Thursday, September 9, 2010

"Intellectual progress, which reveals itself in the growth of art and science and the spread of more liberal views, cannot be dissociated from industrial or economic progress, and that in its turn receives an immense impulse from conquest and empire. It is no mere accident that the most vehement outbursts of activity of the human mind have followed close on the heels of victory, and that the great conquering races of the world have commonly done most to advance and spread civilization, thus healing in peace the wounds they inflicted in war." (Golden Bough, p. 55)

If that quote was too large and whopping, let's just consider it as a component of dialectical activity, which our blogs are intended to be. Someone ought to come and reprimand Kari for being longwinded, preferably by being more concise and specific.

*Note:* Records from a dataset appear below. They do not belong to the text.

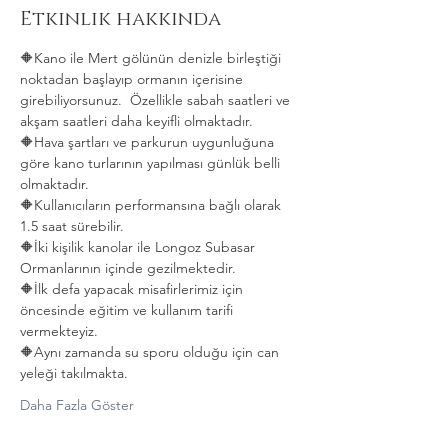
Etkinlik hakkında
🔶️Kano ile Mert gölünün denizle birleştiği 
noktadan başlayıp ormanın içerisine 
girebiliyorsunuz.  Özellikle sabah saatleri ve 
akşam saatleri daha keyifli olmaktadır.
🔶️Hava şartları ve parkurun uygunluğuna 
göre kano turlarının yapılması günlük belli 
olmaktadır.
🔶️Kullanıcıların performansına bağlı olarak 
1.5 saat sürebilir.
🔶️İki kişilik kanolar ile Longoz Subasar 
Ormanlarının içinde gezilmektedir.
🔶️İlk defa yapacak misafirlerimiz için 
öncesinde eğitim ve kullanım tarifi 
vermekteyiz.
🔶️Aynı zamanda su sporu olduğu için can 
yeleği takılmakta. 
Daha Fazla Göster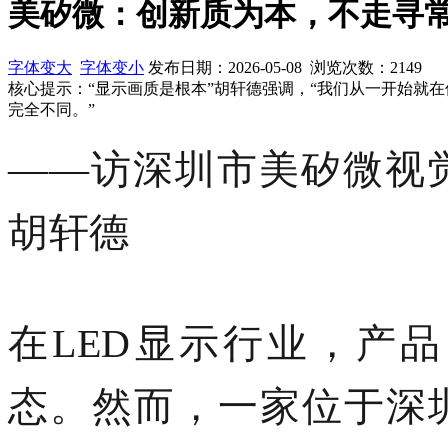
美矽微：创新质为本，不走寻
字体变大
字体变小
发布日期：2026-05-08 浏览次数：
2149
核心提示：“显示画质是根本”胡轩德强调，“我们从一开始就
完全不同。”
——访深圳市
美矽微视
胡轩德
在
LED显示行业，产
态。然而，一家位于深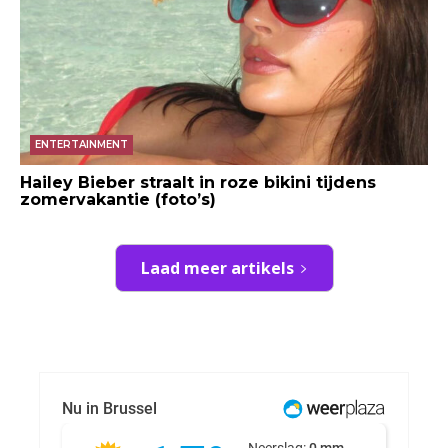
ENTERTAINMENT
Hailey Bieber straalt in roze bikini tijdens
zomervakantie (foto’s)
Laad meer artikels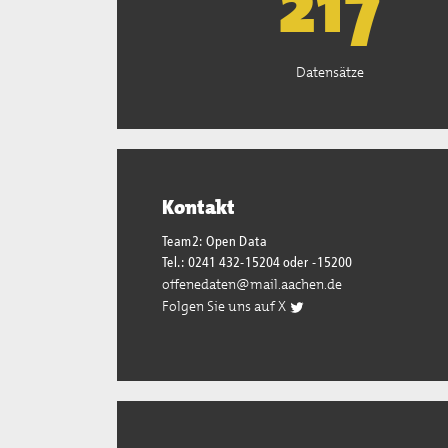
221
Datensätze
Kontakt
Team2: Open Data
Tel.: 0241 432-15204 oder -15200
offenedaten@mail.aachen.de
Folgen Sie uns auf X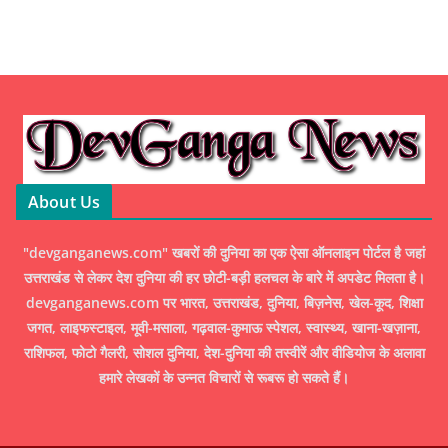
About Us
"devganganews.com" खबरों की दुनिया का एक ऐसा ऑनलाइन पोर्टल है जहां
उत्तराखंड से लेकर देश दुनिया की हर छोटी-बड़ी हलचल के बारे में अपडेट मिलता है।
devganganews.com पर भारत, उत्तराखंड, दुनिया, बिज़नेस, खेल-कूद, शिक्षा
जगत, लाइफस्टाइल, मूवी-मसाला, गढ़वाल-कुमाऊ स्पेशल, स्वास्थ्य, खाना-खज़ाना,
राशिफल, फोटो गैलरी, सोशल दुनिया, देश-दुनिया की तस्वीरें और वीडियोज के अलावा
हमारे लेखकों के उन्नत विचारों से रूबरू हो सकते हैं।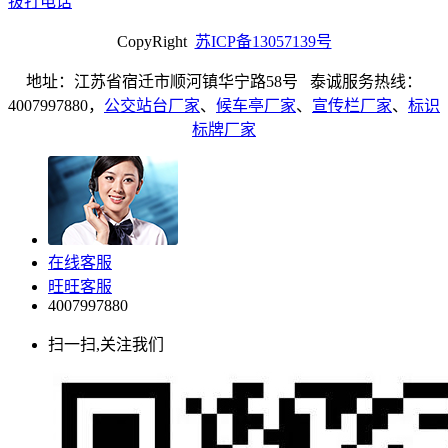
拔打电话
CopyRight
苏ICP备13057139号
地址：江苏省宿迁市顺河镇华宁路58号 泰诚服务热线：
4007997880，
公交站台厂家
、
候车亭厂家
、
宣传栏厂家
、
标识
标牌厂家
在线客服
旺旺客服
4007997880
扫一扫,关注我们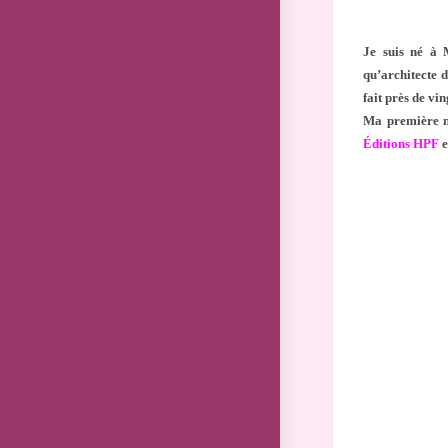
Je suis né à M
qu’architecte d
fait près de vi
Ma première n
Éditions HPF
e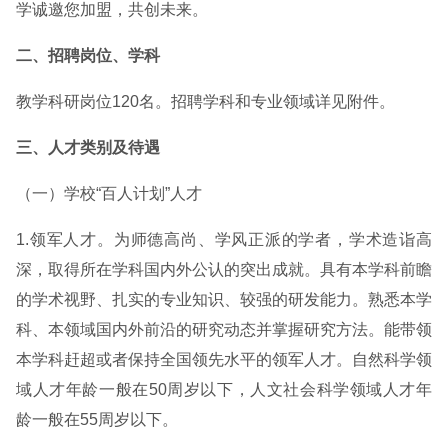
学诚邀您加盟，共创未来。
二、招聘岗位、学科
教学科研岗位120名。招聘学科和专业领域详见附件。
三、人才类别及待遇
（一）学校“百人计划”人才
1.领军人才。为师德高尚、学风正派的学者，学术造诣高
深，取得所在学科国内外公认的突出成就。具有本学科前瞻
的学术视野、扎实的专业知识、较强的研发能力。熟悉本学
科、本领域国内外前沿的研究动态并掌握研究方法。能带领
本学科赶超或者保持全国领先水平的领军人才。自然科学领
域人才年龄一般在50周岁以下，人文社会科学领域人才年
龄一般在55周岁以下。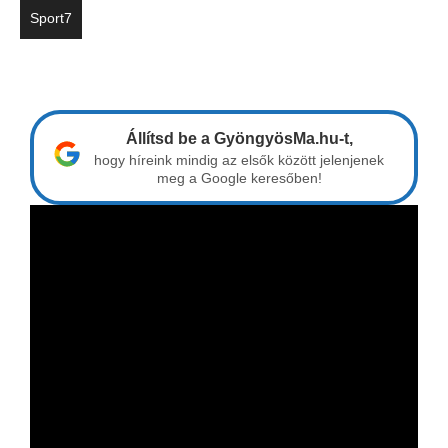
Sport7
Állítsd be a GyöngyösMa.hu-t,
hogy híreink mindig az elsők között jelenjenek
meg a Google keresőben!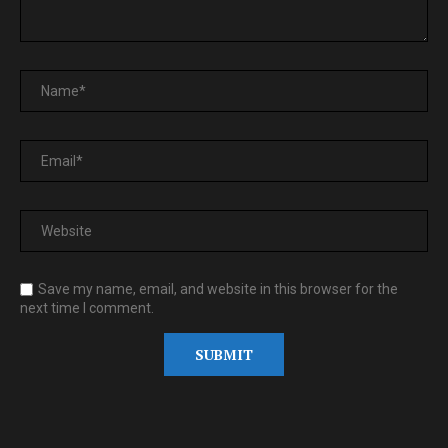
Save my name, email, and website in this browser for the
next time I comment.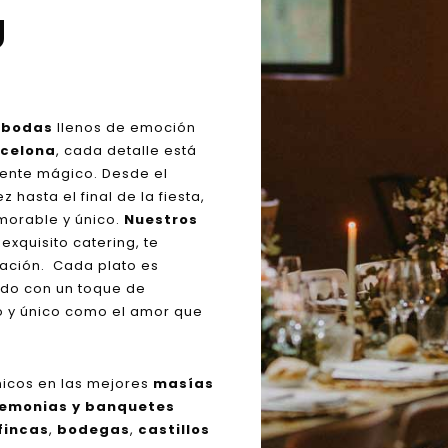
U
 bodas
llenos de emoción
rcelona
, cada detalle está
ente mágico. Desde el
hasta el final de la fiesta,
morable y único.
Nuestros
 exquisito catering, te
ación. Cada plato es
ado con un toque de
so y único como el amor que
nicos en las mejores
masías
emonias y banquetes
fincas
,
bodegas
,
castillos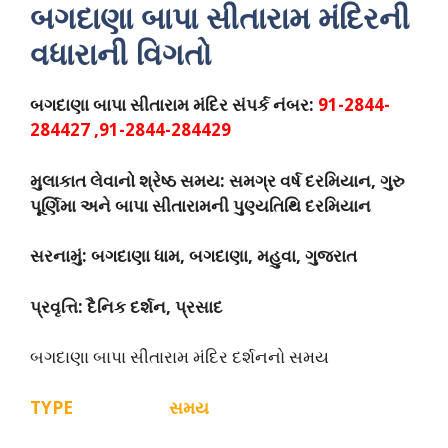
બગદાણા બાપા સીતારામ મંદિરની
વધારાની વિગતો
બગદાણા બાપા સીતારામ મંદિર સંપર્ક નંબર:
91-2844-
284427 ,91-2844-284429
મુલાકાત લેવાનો શ્રેષ્ઠ સમય: સમગ્ર વર્ષ દરમિયાન, ગુરુ
પૂર્ણિમા અને બાપા સીતારામની પુણ્યતિથિ દરમિયાન
સરનામું: બગદાણા ધામ, બગદાણા, મહુવા, ગુજરાત
પ્રવૃત્તિ: દૈનિક દર્શન, પ્રસાદ
બગદાણા બાપા સીતારામ મંદિર દર્શનનો સમય
TYPE સમય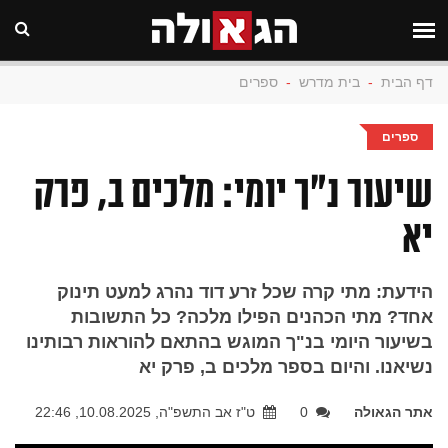
דף הבית
-
בית מדרש
-
ספרים
ספרים
שיעור נ"ך יומי: מלכים ב, פרק
יא
הידעת: מתי קרה שכל זרע דוד נהרג למעט תינוק
אחד? מתי הכהנים הפילו מלכה? כל התשובות
בשיעור היומי בנ"ך המוגש בהתאם להוראות רבותינו
נשיאנו. והיום בספר מלכים ב, פרק יא
אתר הגאולה
0
ט"ז אב התשפ"ה, 10.08.2025, 22:46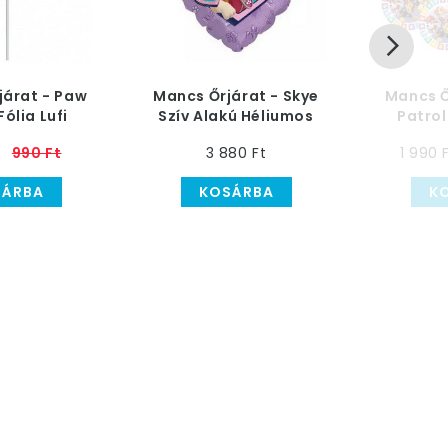
járat - Paw
Mancs Őrjárat - Skye
Mancs Ő
Fólia Lufi
Szív Alakú Héliumos
Patrol
 - 23 cm
Fólia Lufi, 46 cm
Tányér 
990 Ft
3 880 Ft
1 990 
SÁRBA
KOSÁRBA
K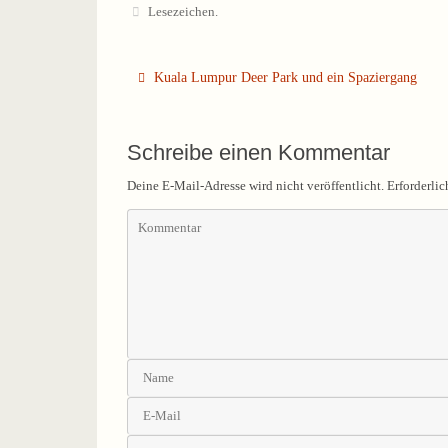
Lesezeichen
.
Kuala Lumpur Deer Park und ein Spaziergang
Schreibe einen Kommentar
Deine E-Mail-Adresse wird nicht veröffentlicht.
Erforderlic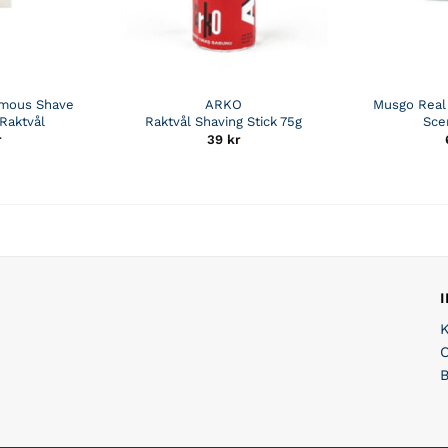
amous Shave
ARKO
Musgo Real
Raktvål
Raktvål Shaving Stick 75g
Sce
r
39
kr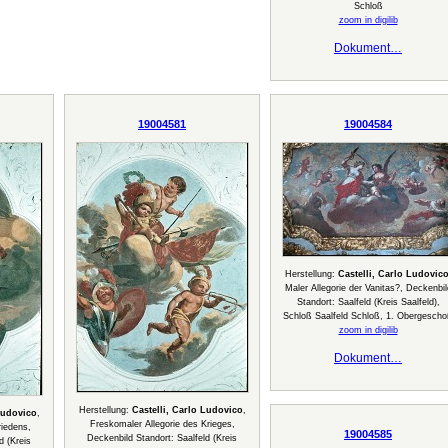
Schloß
zoom in digilib
Dokument…
19004581
19004584
Herstellung:
Castelli, Carlo Ludovic
Maler Allegorie der Vanitas?, Deckenbil
Standort: Saalfeld (Kreis Saalfeld),
Schloß Saalfeld Schloß, 1. Obergesch
zoom in digilib
Dokument…
Herstellung:
Castelli, Carlo Ludovico
,
Ludovico
,
Freskomaler Allegorie des Krieges,
riedens,
19004585
Deckenbild Standort: Saalfeld (Kreis
d (Kreis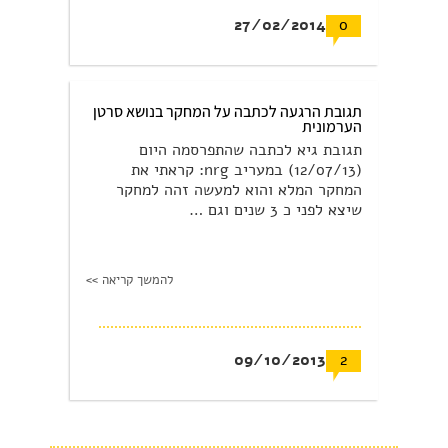
27/02/2014
0
תגובת הרגעה לכתבה על המחקר בנושא סרטן
הערמונית
תגובת גיא לכתבה שהתפרסמה היום
(12/07/13) במעריב nrg: קראתי את
המחקר המלא והוא למעשה זהה למחקר
שיצא לפני כ 3 שנים וגם …
להמשך קריאה >>
09/10/2013
2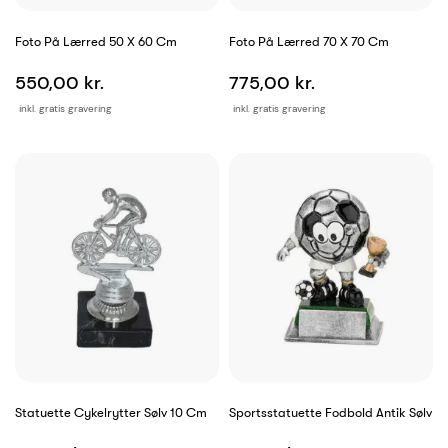
Foto På Lærred 50 X 60 Cm
Foto På Lærred 70 X 70 Cm
550,00 kr.
775,00 kr.
inkl. gratis gravering
inkl. gratis gravering
Statuette Cykelrytter Sølv 10 Cm
Sportsstatuette Fodbold Antik Sølv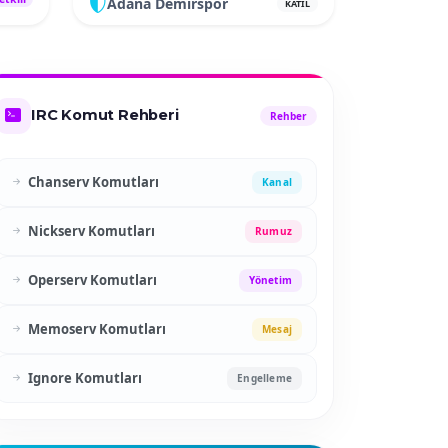
Adana Demirspor
KATIL
IRC Komut Rehberi
Rehber
Chanserv Komutları
Kanal
Nickserv Komutları
Rumuz
Operserv Komutları
Yönetim
Memoserv Komutları
Mesaj
Ignore Komutları
Engelleme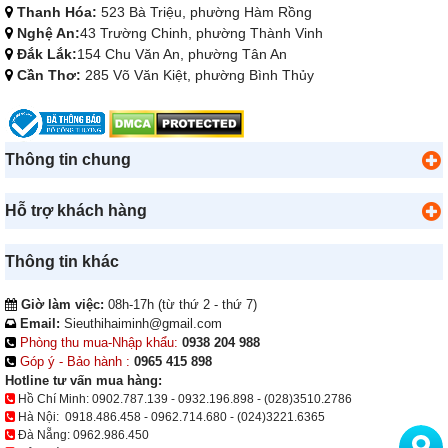
Thanh Hóa:
523 Bà Triệu, phường Hàm Rồng
Nghệ An:
43 Trường Chinh, phường Thành Vinh
Đắk Lắk:
154 Chu Văn An, phường Tân An
Cần Thơ:
285 Võ Văn Kiệt, phường Bình Thủy
Thông tin chung
Hỗ trợ khách hàng
Thông tin khác
Giờ làm việc:
08h-17h (từ thứ 2 - thứ 7)
Email:
Sieuthihaiminh@gmail.com
Phòng thu mua-Nhập khẩu:
0938 204 988
Góp ý - Bảo hành :
0965 415 898
Hotline tư vấn mua hàng:
Hồ Chí Minh:
0902.787.139
-
0932.196.898
-
(028)3510.2786
Hà Nội:
0918.486.458
-
0962.714.680
-
(024)3221.6365
Đà Nẵng:
0962.986.450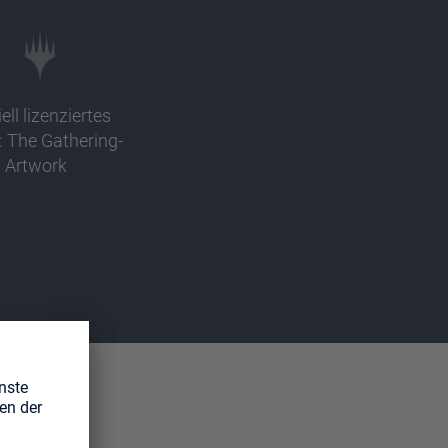
iell lizenziertes
 The Gathering-
Artwork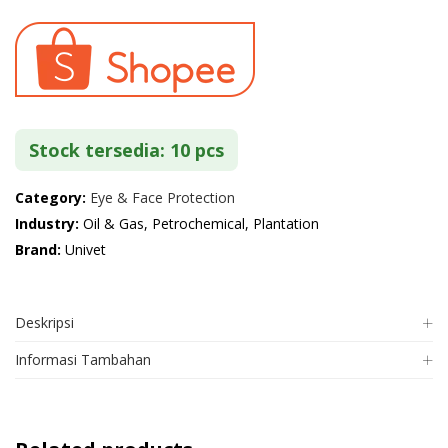
Stock tersedia: 10 pcs
Category:
Eye & Face Protection
Industry:
Oil & Gas, Petrochemical, Plantation
Brand:
Univet
Deskripsi
Informasi Tambahan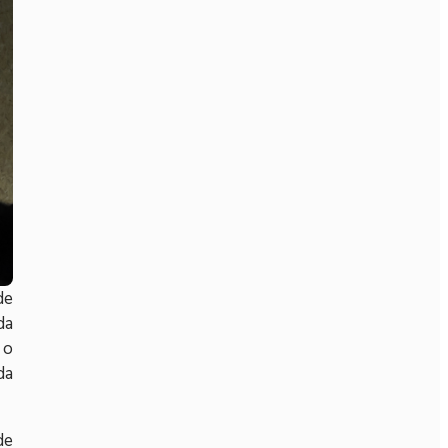
de
da
 o
da
de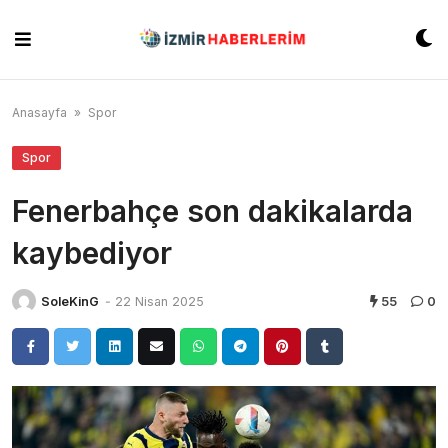
Skip
to
content
Anasayfa
»
Spor
Spor
Fenerbahçe son dakikalarda
kaybediyor
SoleKinG
-
22 Nisan 2025
55
0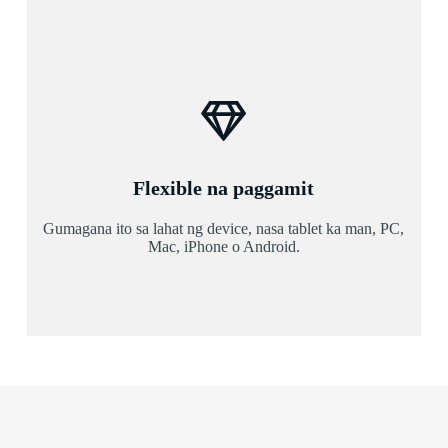
Flexible na paggamit
Gumagana ito sa lahat ng device, nasa tablet ka man, PC,
Mac, iPhone o Android.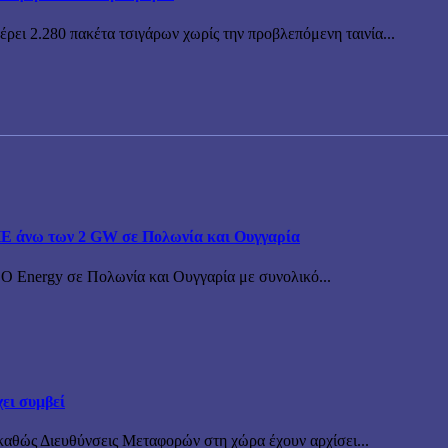
ρει 2.280 πακέτα τσιγάρων χωρίς την προβλεπόμενη ταινία...
ΠΕ άνω των 2 GW σε Πολωνία και Ουγγαρία
BO Energy σε Πολωνία και Ουγγαρία με συνολικό...
ει συμβεί
καθώς Διευθύνσεις Μεταφορών στη χώρα έχουν αρχίσει...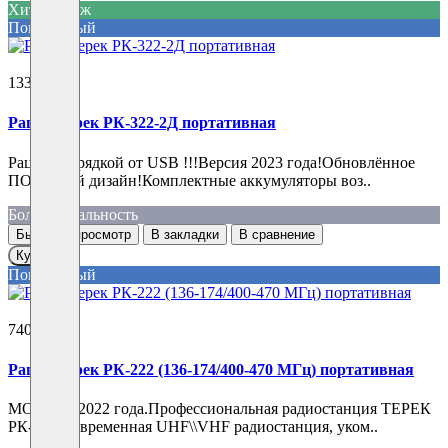
Хит продаж
Популярный
13310 ₽
Рация Терек РК-322-2Д портативная
Рация с зарядкой от USB !!!Версия 2023 года!Обновлённое
ПО!Новый дизайн!Комплектные аккумуляторы воз..
Большая дальность
Быстрый просмотр
В закладки
В сравнение
Купить
Популярный
7400 ₽
Рация Терек РК-222 (136-174/400-470 МГц) портативная
МОДЕЛЬ 2022 года.Профессиональная радиостанция ТЕРЕК
РК-222.Современная UHF\\VHF радиостанция, уком..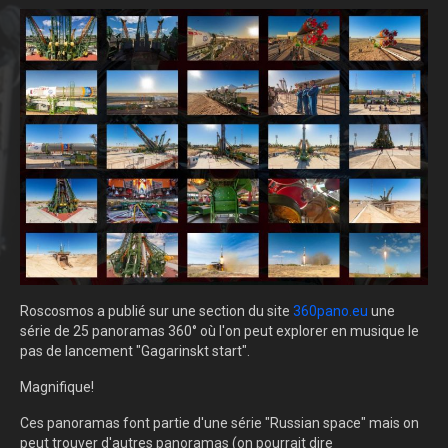
Roscosmos a publié sur une section du site
360pano.eu
une
série de 25 panoramas 360° où l'on peut explorer en musique le
pas de lancement "Gagarinskt start".
Magnifique!
Ces panoramas font partie d'une série "Russian space" mais on
peut trouver d'autres panoramas (on pourrait dire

There was a great quote from Joseph Campbell that was shared today that incapsulates much of the power of myth: 'What is a dream if it isn't a personalized myth, and what is myth if it isn't a de-personalized dream?" What dreams are for the single dreamer, myth is for humanity in toto.
This is why storytellers come from all traditions, whatever the particular beliefs of the individual system may be. Because this is dealing with a different mode of belief all together, that is True, rather than true. Or as Wallace Stevens says in his Adagia: "The final belief is to believe in a fiction, which you know to be a fiction, there being nothing else. The exquisite truth is to know that it is a fiction and that you believe in it willingly." (I'm big into quotes today it seems)

It is when we don't believe in a fiction willingly that we end up encountering the dark side of myth, which is represented by a short story by Shirley Jackson called The Lottery(unread by me, but not forever), and by the application of a literal Bible upon the world in which we happen to corporeally reside. AJ Jacobs gives a humorous vision of this deeply serious issue in his book The Year of Living Biblically. This is a subject I could expound upon at length, but today I choose not to.

It is an undeniable fact of life that human beings are imitative creatures; we like to copy one another and other creatures. What mythology says is "these are the things you must imitate." Myths, according to Eliade, are three things:
1. Sacred
2. Exemplary
3. Significant
(really Eliade offers difficulties with the modes of belief as well. He was a member of the Iron Guard, the Romanian Fascist party, in his youth. Does this mean that we concentrate on his troubling personal history, or on his capacities as a mythic scholar? Probably for our purposes the latter is what matters most. But then what do I know?).

And if you want a really gory creation myth, check out the Babylonian story of Tiamat and Marduk.